I learned about the spurious regression problem during a course at the Booth school of business. It’s well known among econometricians because it is in the classic text by Hamilton but I don’t think it’s known more widely.
A first-order measure of association between two variables \(x,y\) is their correlation. Equivalently, we can fit a univariate linear regression to the data:
\[ y = \alpha + \beta x \]
If we have \(N\) observations that are independent, given a couple mild assumptions, we get a CLT:
\[ \sqrt{N}(\hat{\beta}-\beta) \rightarrow N(0,\sigma_{y\mid x}^2/\sigma_x^2), \]
where \(\sigma_x^2 = \text{var}( x)\) and \(\sigma_{y\mid x}^2 = \text{var}( y-\alpha-\beta x)\).
We can test for association (\(\beta \not = 0\)) using a standard F-test.
The independent observation assumption is crucial. Without it, you can get very surprising and unusual behavior.

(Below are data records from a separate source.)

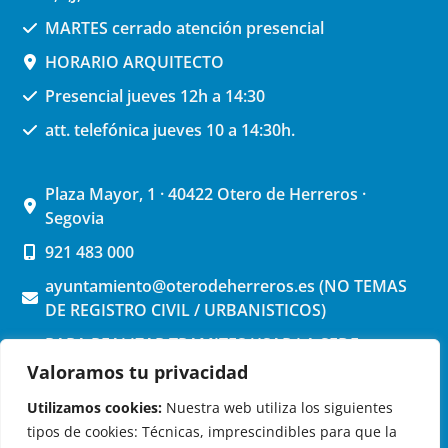
MARTES cerrado atención presencial
HORARIO ARQUITECTO
Presencial jueves 12h a 14:30
att. telefónica jueves 10 a 14:30h.
Plaza Mayor, 1 · 40422 Otero de Herreros ·
Segovia
921 483 000
ayuntamiento@oterodeherreros.es (NO TEMAS
DE REGISTRO CIVIL / URBANISTICOS)
PARA REALIZAR TRAMITES USAR LA SEDE
ELECTRONICA (pinchar aquí)
Valoramos tu privacidad
Utilizamos cookies:
Nuestra web utiliza los siguientes
tipos de cookies: Técnicas, imprescindibles para que la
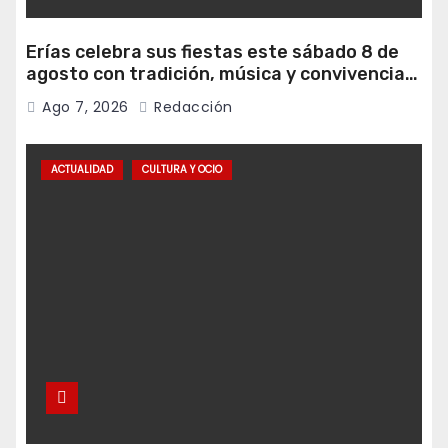
Erías celebra sus fiestas este sábado 8 de
agosto con tradición, música y convivencia
vecinal
Ago 7, 2026
Redacción
ACTUALIDAD
CULTURA Y OCIO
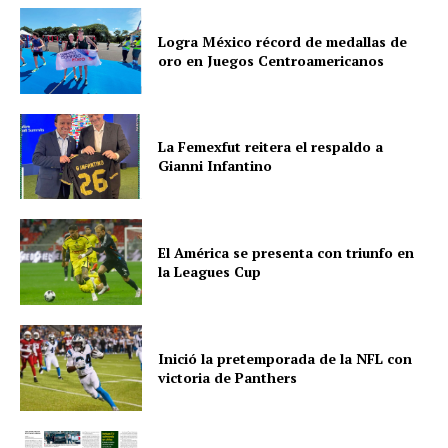
Logra México récord de medallas de
oro en Juegos Centroamericanos
La Femexfut reitera el respaldo a
Gianni Infantino
El América se presenta con triunfo en
la Leagues Cup
Inició la pretemporada de la NFL con
victoria de Panthers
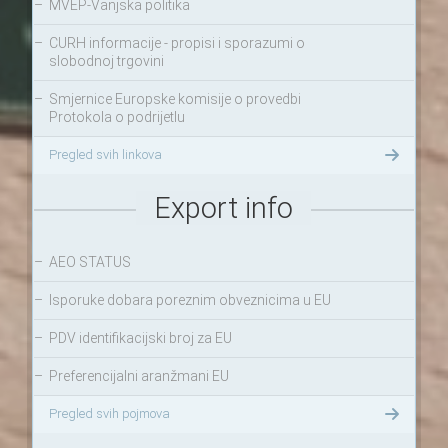
–
MVEP-Vanjska politika
–
CURH informacije - propisi i sporazumi o
slobodnoj trgovini
–
Smjernice Europske komisije o provedbi
Protokola o podrijetlu
Pregled svih linkova
Export info
–
AEO STATUS
–
Isporuke dobara poreznim obveznicima u EU
–
PDV identifikacijski broj za EU
–
Preferencijalni aranžmani EU
Pregled svih pojmova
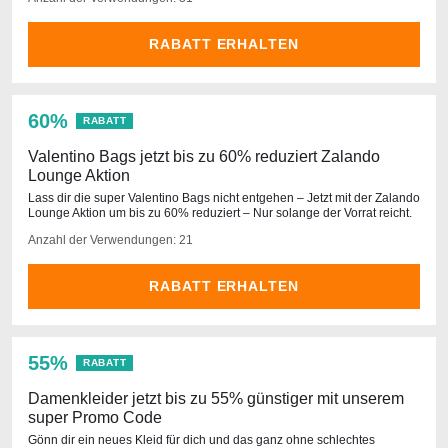
RABATT ERHALTEN
60%
RABATT
Valentino Bags jetzt bis zu 60% reduziert Zalando
Lounge Aktion
Lass dir die super Valentino Bags nicht entgehen – Jetzt mit der Zalando
Lounge Aktion um bis zu 60% reduziert – Nur solange der Vorrat reicht.
Anzahl der Verwendungen: 21
RABATT ERHALTEN
55%
RABATT
Damenkleider jetzt bis zu 55% günstiger mit unserem
super Promo Code
Gönn dir ein neues Kleid für dich und das ganz ohne schlechtes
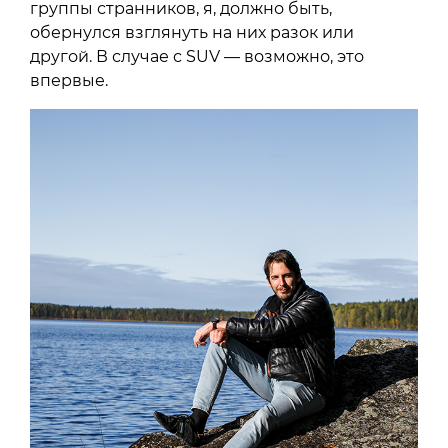
группы странников, я, должно быть,
обернулся взглянуть на них разок или
другой. В случае с SUV — возможно, это
впервые.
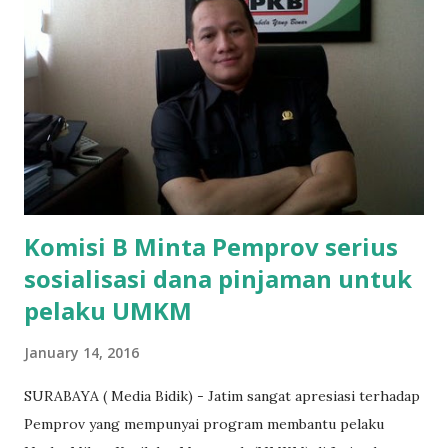
"Kasihan dia sudah tidak punya ayah, ibunya saudara saya,
kerja sebagai pembantu rumah tangga. Tolong dibantu mas,
agar uang bisa kembali,"ungkapnya. Perihal adanya
penarikan uang iuran untuk pembangunan gedung sekolah,
dibenarkan oleh Atika Fadhilah siswa kelas XI saat
diwawancarai. "Benar, bilangnya wajib Rp 1,5 juta dan waktu
terakh...
Komisi B Minta Pemprov serius
sosialisasi dana pinjaman untuk
pelaku UMKM
January 14, 2016
SURABAYA ( Media Bidik) - Jatim sangat apresiasi terhadap
Pemprov yang mempunyai program membantu pelaku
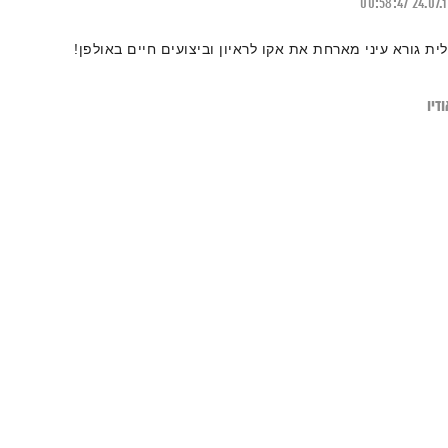
00:58:47
24.07.
לית גורא עיני מארחת את אקו לראיון וביצועים חיים באולפן!
דיו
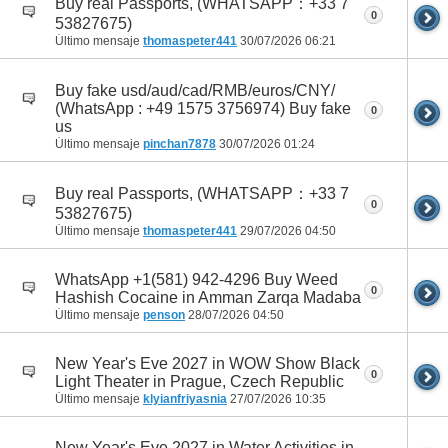
Buy real Passports, (WHATSAPP：+33 7
0
53827675)
Último mensaje
thomaspeter441
30/07/2026
06:21
Buy fake usd/aud/cad/RMB/euros/CNY/
(WhatsApp : +49 1575 3756974) Buy fake
0
us
Último mensaje
pinchan7878
30/07/2026
01:24
Buy real Passports, (WHATSAPP：+33 7
0
53827675)
Último mensaje
thomaspeter441
29/07/2026
04:50
WhatsApp +1(581) 942-4296 Buy Weed
0
Hashish Cocaine in Amman Zarqa Madaba
Último mensaje
penson
28/07/2026
04:50
New Year's Eve 2027 in WOW Show Black
0
Light Theater in Prague, Czech Republic
Último mensaje
klyianfriyasnia
27/07/2026
10:35
New Year's Eve 2027 in Water Activities in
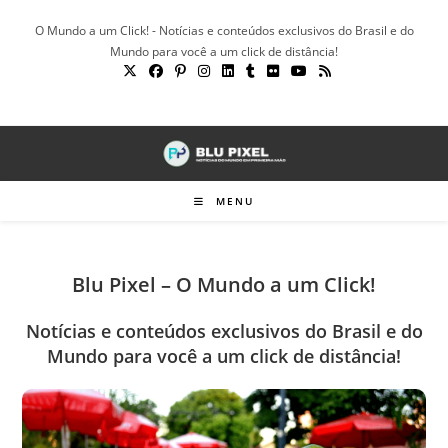
Ir
O Mundo a um Click! - Notícias e conteúdos exclusivos do Brasil e do
para
Mundo para você a um click de distância!
o
conteúdo
MENU
Blu Pixel – O Mundo a um Click!
Notícias e conteúdos exclusivos do Brasil e do
Mundo para você a um click de distância!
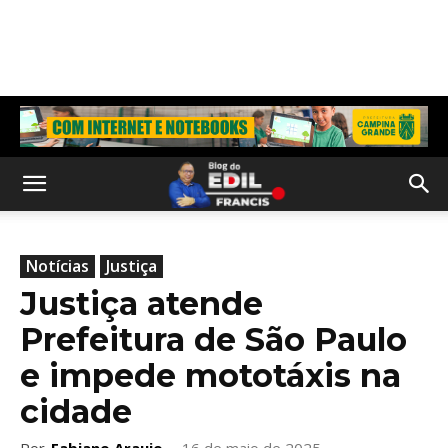
Notícias
Justiça
Justiça atende
Prefeitura de São Paulo
e impede mototáxis na
cidade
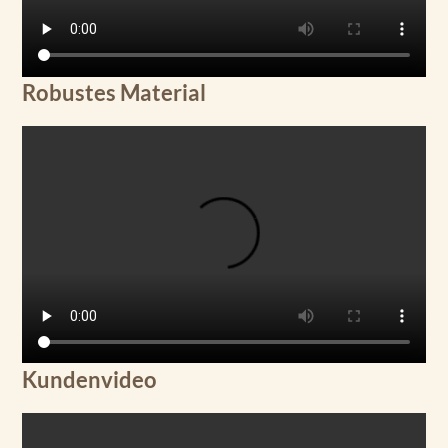
Robustes Material
Kundenvideo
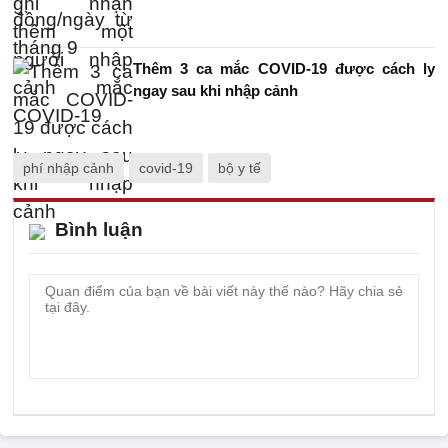
Thêm 3 ca mắc COVID-19 được cách ly
ngay sau khi nhập cảnh
phí nhập cảnh
covid-19
bộ y tế
Bình luận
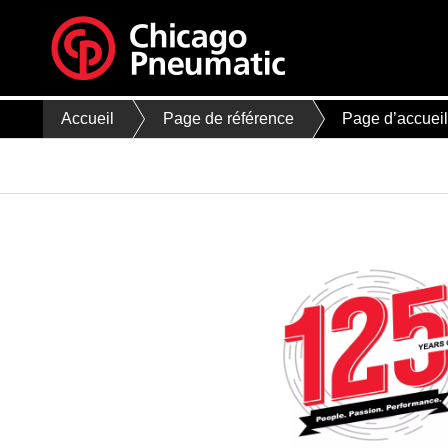
Accueil
Page de référence
Page d’accuei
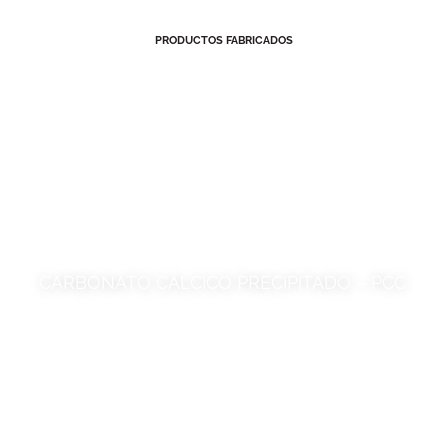
PRODUCTOS FABRICADOS
CARBONATO CÁLCICO PRECIPITADO – PCC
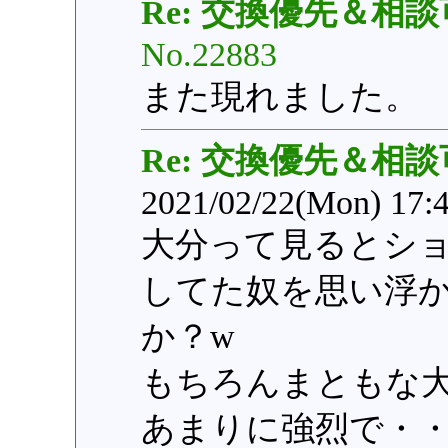
Re: 交換優先＆相談
No.22883
また現れました。
Re: 交換優先＆相談
2021/02/22(Mon) 17:
大分って見るとシ
してた奴を思い浮
か？w
もちろんまともな
あまりに強烈で・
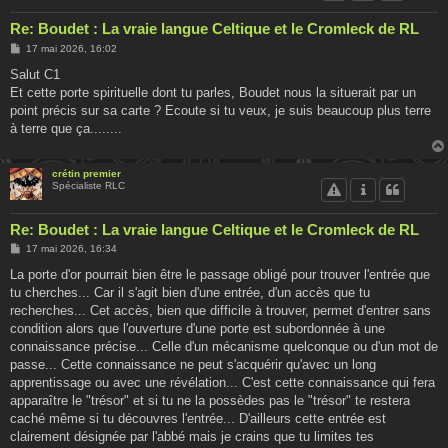
Re: Boudet : La vraie langue Celtique et le Cromleck de RL
M
17 mai 2026, 16:02
e
s
Salut C1
s
Et cette porte spirituelle dont tu parles, Boudet nous la situerait par un
a
g
point précis sur sa carte ? Ecoute si tu veux, je suis beaucoup plus terre
e
à terre que ça........
crétin premier
Spécialiste RLC
Re: Boudet : La vraie langue Celtique et le Cromleck de RL
M
17 mai 2026, 16:34
e
s
La porte d'or pourrait bien être le passage obligé pour trouver l'entrée que
s
tu cherches... Car il s'agit bien d'une entrée, d'un accès que tu
a
g
recherches... Cet accès, bien que difficile à trouver, permet d'entrer sans
e
condition alors que l'ouverture d'une porte est subordonnée à une
connaissance précise... Celle d'un mécanisme quelconque ou d'un mot de
passe... Cette connaissance ne peut s'acquérir qu'avec un long
apprentissage ou avec une révélation... C'est cette connaissance qui fera
apparaître le "trésor" et si tu ne la possèdes pas le "trésor" te restera
caché même si tu découvres l'entrée... D'ailleurs cette entrée est
clairement désignée par l'abbé mais je crains que tu limites tes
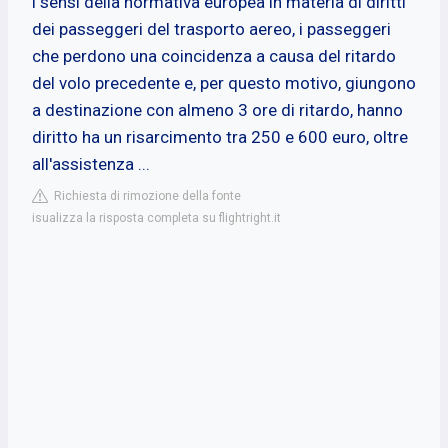
i sensi della normativa europea in materia di diritti
dei passeggeri del trasporto aereo, i passeggeri
che perdono una coincidenza a causa del ritardo
del volo precedente e, per questo motivo, giungono
a destinazione con almeno 3 ore di ritardo, hanno
diritto ha un risarcimento tra 250 e 600 euro, oltre
all'assistenza ...
Richiesta di rimozione della fonte
isualizza la risposta completa su flightright.it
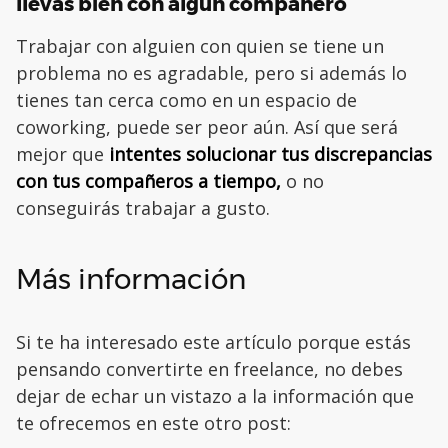
llevas bien con algún compañero
Trabajar con alguien con quien se tiene un
problema no es agradable, pero si además lo
tienes tan cerca como en un espacio de
coworking, puede ser peor aún. Así que será
mejor que
intentes solucionar tus discrepancias
con tus compañeros a tiempo,
o no
conseguirás trabajar a gusto.
Más información
Si te ha interesado este artículo porque estás
pensando convertirte en freelance, no debes
dejar de echar un vistazo a la información que
te ofrecemos en este otro post:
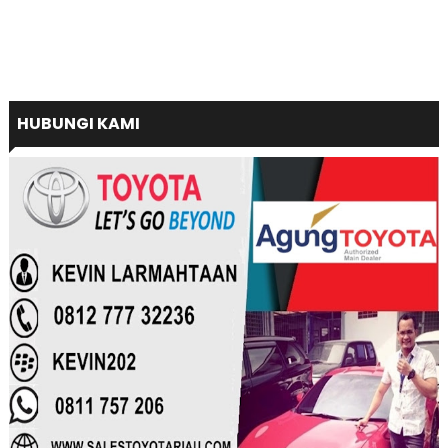
HUBUNGI KAMI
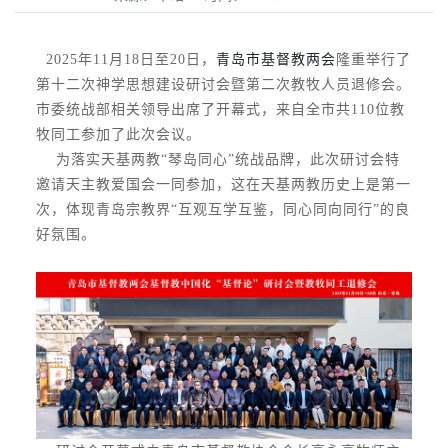
2025年11月18日至20日，
青岛市基督教两会
隆重举行了
第十二次神学思想建设研讨会暨第二次教牧人员退修会。
市委统战部相关领导出席了开幕式，来自全市共110位教
牧同工参加了此次会议。
为落实天基两教“琴岛同心”统战品牌，此次研讨会特
邀请天主教爱国会一同参加，这在天基两教历史上是第一
次，体现青岛宗教界“互观互学互鉴，同心同向同行”的良
好氛围。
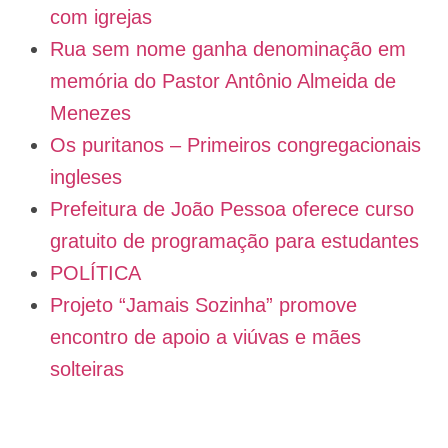
com igrejas
Rua sem nome ganha denominação em
memória do Pastor Antônio Almeida de
Menezes
Os puritanos – Primeiros congregacionais
ingleses
Prefeitura de João Pessoa oferece curso
gratuito de programação para estudantes
POLÍTICA
Projeto “Jamais Sozinha” promove
encontro de apoio a viúvas e mães
solteiras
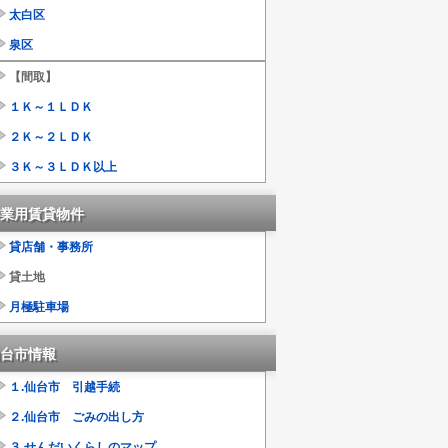
太白区
泉区
【間取】
１Ｋ～１ＬＤＫ
２Ｋ～２ＬＤＫ
３Ｋ～３ＬＤＫ以上
業用賃貸物件
貸店舗・事務所
貸土地
月極駐車場
台市情報
１.仙台市 引越手続
２.仙台市 ごみの出し方
３.せんだいくらしのマップ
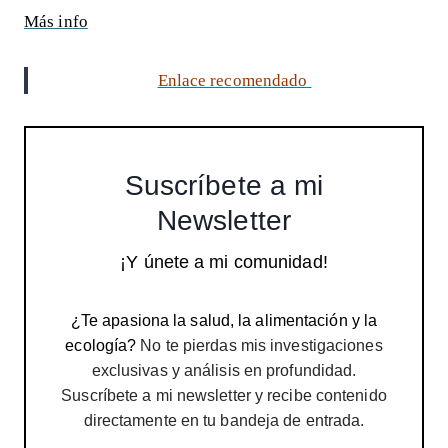
Más info
Enlace recomendado
Suscríbete a mi
Newsletter
¡Y únete a mi comunidad!
¿Te apasiona la salud, la alimentación y la
ecología?
No te pierdas mis investigaciones
exclusivas y análisis en profundidad.
Suscríbete a mi newsletter y recibe contenido
directamente en tu bandeja de entrada.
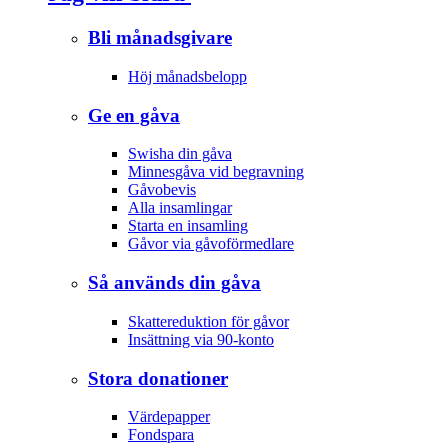
Bli månadsgivare
Höj månadsbelopp
Ge en gåva
Swisha din gåva
Minnesgåva vid begravning
Gåvobevis
Alla insamlingar
Starta en insamling
Gåvor via gåvoförmedlare
Så används din gåva
Skattereduktion för gåvor
Insättning via 90-konto
Stora donationer
Värdepapper
Fondspara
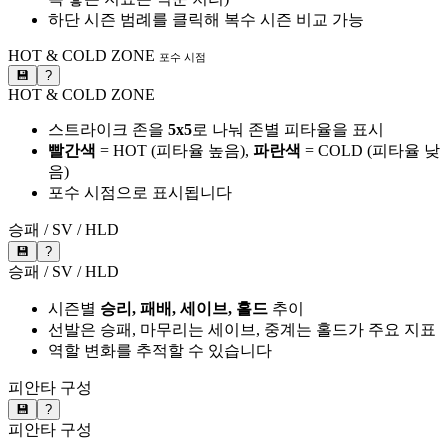
하단 시즌 범례를 클릭해 복수 시즌 비교 가능
HOT & COLD ZONE
포수 시점
💾
?
HOT & COLD ZONE
스트라이크 존을
5x5
로 나눠 존별 피타율을 표시
빨간색
= HOT (피타율 높음),
파란색
= COLD (피타율 낮
음)
포수 시점으로 표시됩니다
승패 / SV / HLD
💾
?
승패 / SV / HLD
시즌별
승리, 패배, 세이브, 홀드
추이
선발은 승패, 마무리는 세이브, 중계는 홀드가 주요 지표
역할 변화를 추적할 수 있습니다
피안타 구성
💾
?
피안타 구성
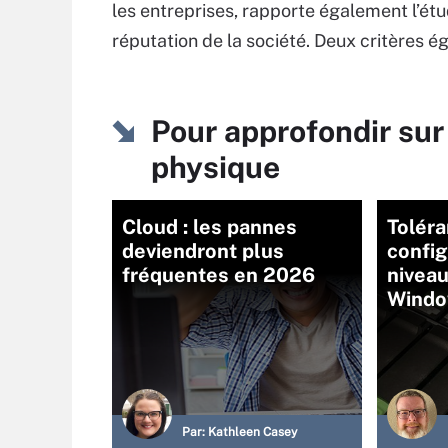
les entreprises, rapporte également l’ét
réputation de la société. Deux critères 
Pour approfondir sur 
physique
Cloud : les pannes
Toléra
deviendront plus
config
fréquentes en 2026
nivea
Windo
Par:
Kathleen Casey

Consider observations of pairs \(x_t,y_t\), which are generated from random walks:
\[\begin{array}{ll}x_t &=& x_{t-1} + u_t, \\ y_t &=& y_{t-1} + w_t, \end{array}\]
where the errors \(u_t,w_t \sim\ N(0,1)\), are independent and \(x_0 = y_0 =0\), so both series are independent. Econometricians like to call processes like this “unit root” processes.
Theorem (Hamilton, 1994)
Suppose we have samples \(\{(x_0,y_0),\ldots,(x_T,y_T)\}\) generated as described above. Then
\[ \hat{\beta} \rightarrow \frac{ \intop_{0}^1 W_1 ( r) W_2( r) dr}{\intop_{0}^{1} W_2( r)^2 dr}, \]
where \(W_1,W_2\) are independent Brownian motions [1].
Since the two series are independent, we expect the unscaled sample correlation to converge to zero, \(\hat{\beta}\rightarrow 0\). But the theorem shows it actually converges to a random quantity. Since the limiting distribution doesn’t have a closed-form, I plot a simulation of it below. It is not that unusual for the regression coefficient to converge to a number larger than 1 in absolute value.
Figure 2: Simulation of regression coefficient distribution
What does this mean? As the number of samples increases, the sample correlation will actually approach something nonzero (with probability one). And so in the large-\(n\) limit, the F-test will always reject the hypothesis of association. As a consequence we can easily generate a simulation of two independent variables which the F-test says are certainly dependent!
Figure 2: Two independent random walks. n=100, \(R^2\)=0.69, F-test p-value < 2.2e-16.
Cointegration
So what to do? It’s clear that an F-test is certainly the wrong thing to do to test association between two nonstationary time series, since the specificity of the test is asymptotically zero. A better approach is to test for cointegration.
Two processes are cointegrated if they are each marginally nonstationary (unit root) processes, and there exists a constant \(\gamma\) such that
\[ e_t = y_t -\gamma x_t \]
is stationary.
A classic example are bid/ask prices. The bid and ask are respectively the posted price for immediate sale or purchase by a market maker. These prices generally differ– their difference is called the spread. But if they differ by too large an amount, someone else will inevitably enter the market to provide liquidity, and the spread will revert back towards zero. Thus the spread
\[ s_t = p_t^a - p_t ^b \]
should be a stationary process.
Figure 3: Bid/ask prices and the bid/ask spread for a stock
To test for coinegration, there are two possibilities:
1. If the constant \(\gamma\) is known (perhaps in the bid/ask scenario we are willing to assume \(\gamma \)= 1), compute the residual series \(e_t\) and perform the Dickey-Fuller test for a unit root.
2. If the constant \(\gamma\) is unknown, estimate \(\hat{\gamma}\) with regression, and perform a special “augmented Dickey-Fuller test”.
Figure 4: A spurious correlation
[1] I won’t get into what a Brownian motion is, or what the integral over a Brownian motion is. You can look at the original derivation in the source.